Presentation + Paper
7 June 2024 Extending language-based cost functions with deep learning
Jackson S. Zaunegger, Paul G. Singerman, Ram M. Narayanan, Muralidhar Rangaswamy
Author Affiliations +
Abstract
Cognitive radar systems are radar systems that can self-adjust themselves to respond to changes in the environment. Developing cognitive radar systems relies on their ability to detect these changes in operational conditions and use this knowledge to change the operating characteristics of the system, to optimally solve a selected task. Engineers must have an expert level knowledge of radar systems in order to solve these problems as they arise. The goals of the system can be easily stated to engineers in the form of natural language, but are very difficult for computers to analyze. Previous work has shown that Natural Language Processing (NLP) models can be developed to extract radar parameters, values, and units from text.
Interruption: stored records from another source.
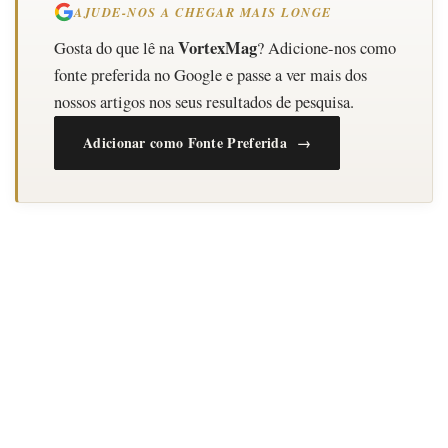
AJUDE-NOS A CHEGAR MAIS LONGE
VortexMag
Gosta do que lê na
? Adicione-nos como
fonte preferida no Google e passe a ver mais dos
nossos artigos nos seus resultados de pesquisa.
Adicionar como Fonte Preferida →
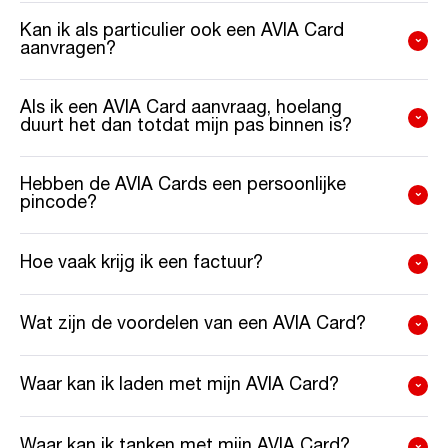
Kan ik als particulier ook een AVIA Card
aanvragen?
Als ik een AVIA Card aanvraag, hoelang
duurt het dan totdat mijn pas binnen is?
Hebben de AVIA Cards een persoonlijke
pincode?
Hoe vaak krijg ik een factuur?
Wat zijn de voordelen van een AVIA Card?
Waar kan ik laden met mijn AVIA Card?
Waar kan ik tanken met mijn AVIA Card?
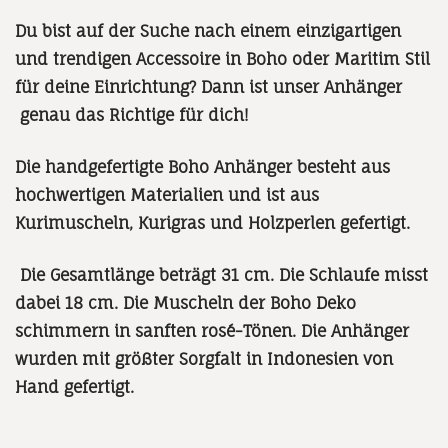
Du bist auf der Suche nach einem einzigartigen
und trendigen Accessoire in Boho oder Maritim Stil
für deine Einrichtung? Dann ist unser Anhänger
genau das Richtige für dich!
Die handgefertigte Boho Anhänger besteht aus
hochwertigen Materialien und ist aus
Kurimuscheln, Kurigras und Holzperlen gefertigt.
Die Gesamtlänge beträgt 31 cm. Die Schlaufe misst
dabei 18 cm. Die Muscheln der Boho Deko
schimmern in sanften rosé-Tönen. Die Anhänger
wurden mit größter Sorgfalt in Indonesien von
Hand gefertigt.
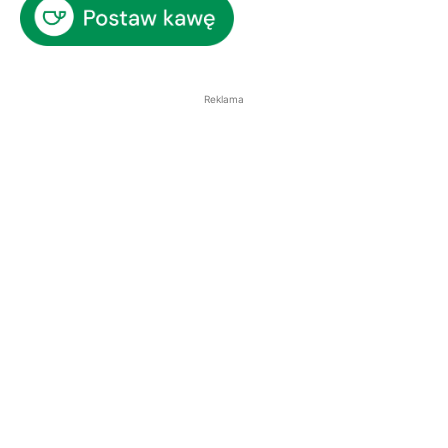
Reklama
Language Based Cost Functions (LBCFs) can then utilize this extracted information to develop constraints on specific radar parameters. In this work, we propose to combine these language models with LBCFs to define a objective function for optimization tasks using natural language.
Conference Presentation
(2024) Published by SPIE. Downloading of the abstract is permitted for personal use only.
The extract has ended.